### [Aim of the exercise]
Of the lines listed below, return exactly those that run from the line containing "widerrufen oder anpassen." through the line containing "Holz, Lukas (SG Frankfurt) 6:49,10", both included.

(Records for this task)

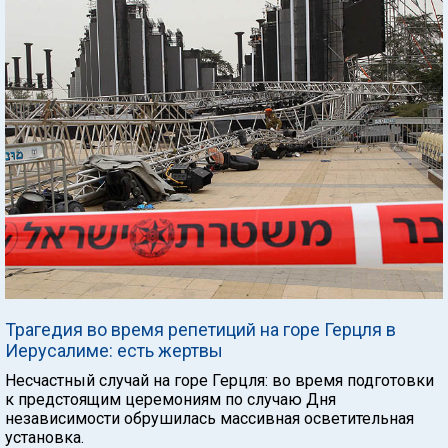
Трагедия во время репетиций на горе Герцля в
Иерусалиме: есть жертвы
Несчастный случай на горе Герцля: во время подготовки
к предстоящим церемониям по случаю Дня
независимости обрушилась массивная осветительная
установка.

(End Records for this task)
(Records for this task)

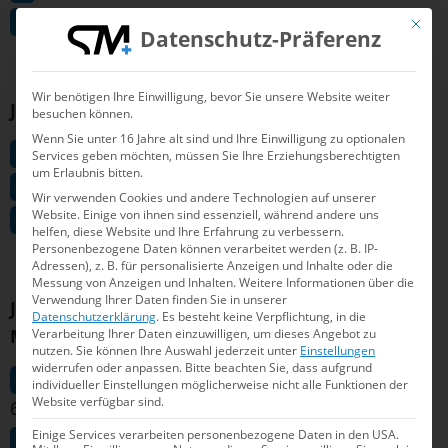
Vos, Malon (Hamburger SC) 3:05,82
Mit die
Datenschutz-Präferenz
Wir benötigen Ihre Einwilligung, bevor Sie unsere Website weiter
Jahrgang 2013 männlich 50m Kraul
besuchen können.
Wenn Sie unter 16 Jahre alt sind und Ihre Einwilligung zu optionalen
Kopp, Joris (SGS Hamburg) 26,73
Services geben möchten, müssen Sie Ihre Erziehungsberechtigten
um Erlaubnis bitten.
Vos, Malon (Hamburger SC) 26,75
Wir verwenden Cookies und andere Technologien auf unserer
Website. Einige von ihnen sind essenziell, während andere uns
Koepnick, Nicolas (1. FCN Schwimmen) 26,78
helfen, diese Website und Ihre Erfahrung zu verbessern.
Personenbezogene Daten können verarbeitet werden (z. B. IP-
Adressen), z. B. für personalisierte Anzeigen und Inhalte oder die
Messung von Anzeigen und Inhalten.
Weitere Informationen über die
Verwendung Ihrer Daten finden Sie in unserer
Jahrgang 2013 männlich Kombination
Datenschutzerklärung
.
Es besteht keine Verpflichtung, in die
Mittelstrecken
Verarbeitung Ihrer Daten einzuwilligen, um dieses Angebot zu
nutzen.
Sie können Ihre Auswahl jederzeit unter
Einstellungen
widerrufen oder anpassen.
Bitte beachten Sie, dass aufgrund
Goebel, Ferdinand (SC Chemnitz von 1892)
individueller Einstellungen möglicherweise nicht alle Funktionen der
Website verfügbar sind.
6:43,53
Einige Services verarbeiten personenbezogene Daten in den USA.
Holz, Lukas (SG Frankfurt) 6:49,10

(End Records for this task)

### [Answer box]
widerrufen oder anpassen.
Bitte beachten Sie, dass aufgrund
Goebel, Ferdinand (SC Chemnitz von 1892)
individueller Einstellungen möglicherweise nicht alle Funktionen der
Website verfügbar sind.
6:43,53
Einige Services verarbeiten personenbezogene Daten in den USA.
Holz, Lukas (SG Frankfurt) 6:49,10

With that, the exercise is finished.